Oui, cette toile était un cadran aux aiguilles invisibles. Une horloge meurtrière dont Ère était le balancier. Une horloge qui attirait irrésistiblement les pauvres éphémères terrestres, qui les piégeait et qui finissait par les noyer.

Seules passaient les statues, régulièrement ; ces petits êtres qui pouvaient descendre le cours du temps.

En parlant de statues…

Ère se pencha un peu, les crochets de ses pattes solidement plantés dans sa broderie gluante. Toute la toile se courba sous son poids de géante, comme un drap tendu traversant le ciel.

L'habituelle procession de sculptures commençait à traverser sa toile, avec précaution et délicatesse. L'araignée sentait vibrer les fils sensibles sous son abdomen poilu. Elle aimait bien les chatouillis que cela provoquait.

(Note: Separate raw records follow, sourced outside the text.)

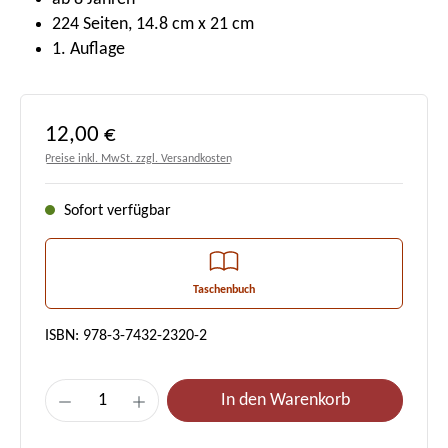
224 Seiten, 14.8 cm x 21 cm
1. Auflage
Regulärer Preis:
12,00 €
Preise inkl. MwSt. zzgl. Versandkosten
Sofort verfügbar
Taschenbuch
ISBN: 978-3-7432-2320-2
Produkt Anzahl: Gib den gewünschten Wert e
In den Warenkorb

Plus petite que sa sœur Eon, un peu plus proche du sol également, sa vue était suffisamment perçante pour dénombrer les créatures et en établir une image – presque – précise.

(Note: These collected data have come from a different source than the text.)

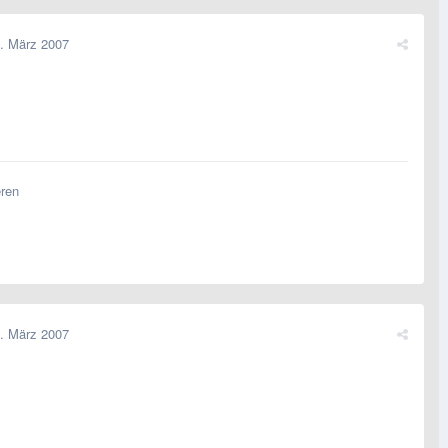
. März 2007
eren
. März 2007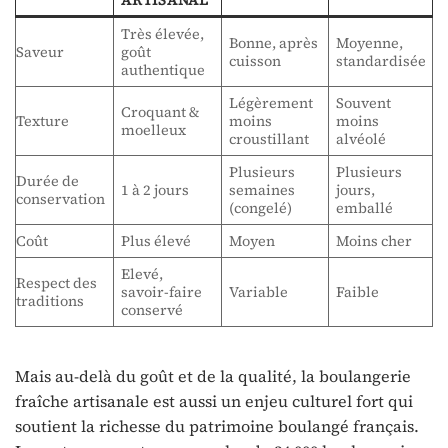
ARTISANAL
Très élevée,
Bonne, après
Moyenne,
Saveur
goût
cuisson
standardisée
authentique
Légèrement
Souvent
Croquant &
Texture
moins
moins
moelleux
croustillant
alvéolé
Plusieurs
Plusieurs
Durée de
1 à 2 jours
semaines
jours,
conservation
(congelé)
emballé
Coût
Plus élevé
Moyen
Moins cher
Elevé,
Respect des
savoir-faire
Variable
Faible
traditions
conservé
Mais au-delà du goût et de la qualité, la boulangerie
fraîche artisanale est aussi un enjeu culturel fort qui
soutient la richesse du patrimoine boulangé français.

– Qu'est-ce que nous avons, cette fois ? marmonna la Parque dans son langage de vent et de ciel.

Sous la puissance de ces bourrasques qu'elles ne pouvaient comprendre, les minuscules bestioles levèrent la tête vers l'araignée. Celle-ci les imagina jeter un œil vers son corps colossal, renflé et miroitant, ce corps qui en chutant sur la Terre les aurait toutes réduites à néant ; vers les éclats de soleil qui dansaient dans sa toile et projetaient des échos lumineux sur sa cuirasse nacrée.

Ère était belle, et elle le savait ; mais comme toutes les Parques, c'était une beauté mortelle et aussi ancienne que le temps lui-même.

Les statues reprirent leur traversée. L'araignée dénombra une hydre, une grosse bête pareille à un ours, un oiseau aux plumes enflammées ; puis venaient une gigantesque tortue, une licorne aux écailles d'émeraude, quelques quadrupèdes poilus aux oreilles pointues, un taureau aux cornes en forme de lyre, des reptiles cracheurs de feu, un grand coq au cou de serpent et un cerf qui portait un arbre en guise de ramure. Ère n'était pas une très grande connaisseuse d'art, mais elle apprécia l'idée du sculpteur qui avait créé son cervidé aussi octopode qu'elle-même – une preuve de goût incontestable.

Les créatures s'éloignèrent finalement, laissant un petit retardataire bipède se dépatouiller à son tour avec la toile de la Parque.

Quelques instants plus tard, tous avaient disparu dans les terres brillantes de leur futur.

En guise de conclusion, et avant de retrouver son ami le silence, Ère fit jouer ses pattes sur ses cordes scintillantes, improvisant une petite mélodie qui dut tuer, sur la Terre, plusieurs oiseaux à l'ouïe trop sensible.